Loss

This is a guest post from a StoryCrafting Alumni, Rachael Onuigbo.

I run through the hospital. Everything is moving too slow and too fast at once. I run, the room numbers blurring. 201…202…203…204 and then finally, 205. Doctors are outside the room. A doctor moves out of the group when he sees me running towards them. He is saying something but I can’t hear him. I shrug out of his grip and push through to get in but I don’t have to.

Nurses roll out a stretcher. A body lies unmoving on it, completely covered. I refuse to believe till I see it. I struggle against the hands that hold me and pull the covering back then I see the evidence I need. The world becomes a roar. My husband is dead. The face that had smiled at me, the mouth that had kissed me goodbye this morning. Gone.

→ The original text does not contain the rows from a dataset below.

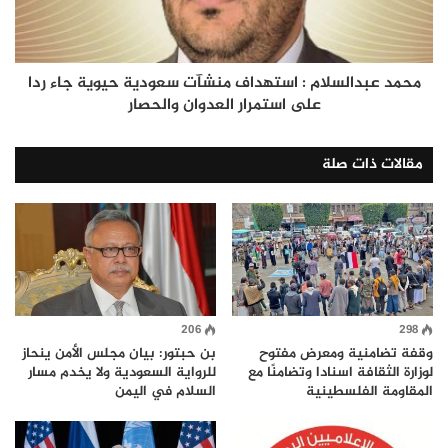
محمد عبدالسلام : استهداف منشآت سعودية حيوية جاء ردا
على استمرار العدوان والحصار
مقالات ذات صلة
206
298
وقفة تضامنية ومعرض مفتوح
بن حبتور: بيان مجلس الأمن ينحاز
لوزارة الثقافة اسنادا وتضامنًا مع
للرواية السعودية ولا يخدم مسار
المقاومة الفلسطينية
السلام في اليمن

I start screaming and crying, begging the doctors to do something. To save the man that meant everything to me. My pleas and screams fall on deaf ears as someone pulls me away so the nurses can roll out the stretcher.

Day 1

I feel like I’m in a haze, going through the motions but not really going through them. The accident is on the news and the phone rings non-stop but I don’t pick it. Pictures of both of us together are everywhere. Our wedding, our honeymoon in Paris, the impulsive vacation to Hawaii. Memories move as if in a slideshow and I know that I can’t survive without him. I can’t find the will to. Visitors come pouring in, offering their condolences and asking me if I’m okay. What can I tell them? I will never be okay. I am told that I have to eat. My husband will never eat again so why should I? Nobody understands how I feel and I doubt anyone ever will.

Week 1

I stand in front of the mirror and cannot recognise the woman staring back. I have lost weight and my clothes hang off me in unflattering angles. My face is pale, my hair a messy bun. Before, I wouldn’t be caught dead with messy hair. Everything is now categorized as ‘before’ and ‘after’. Before my husband died. After my husband died. I can’t do this, I whisper to my reflection. I can’t do this. I give in and cry.

Month 1

Today is the burial. I tune out what the priest is saying and look at the closed coffin at the altar. Everybody tells me that God knows best and He has a reason. To me, that means that God likes to see people suffer because why would he take away what was most important to me? The burial ends and we drive to the cemetery. I am quiet throughout. After the priest blesses the coffin, the pallbearers lower it to the ground. I feel like someone is cutting off my oxygen supply as I watch. Tears fill my eyes as I realise, yet again, how much I’ve lost. People come over and in a robotic voice, I thank them for coming. They offer words of encouragement that do nothing to help me and tell me I’ll be okay but I don’t believe them.

Month 3

By now, I’m numb. I have locked my grief deep inside me because I’ve realised that sometimes, it is easier to bear your pain alone. People ask me if I’m okay. I nod and give a fake smile, knowing that they wouldn’t want to hear how I reach out on the bed for someone that isn’t there. Or how I wake up every morning thinking it is all a bad dream and break apart again when I realize that it isn’t. I cry myself to sleep every night, holding on to his things and inhaling his scent. I rage at God and ask questions that are never answered. My life is a big question mark and I wonder if the hole in my heart will ever fill.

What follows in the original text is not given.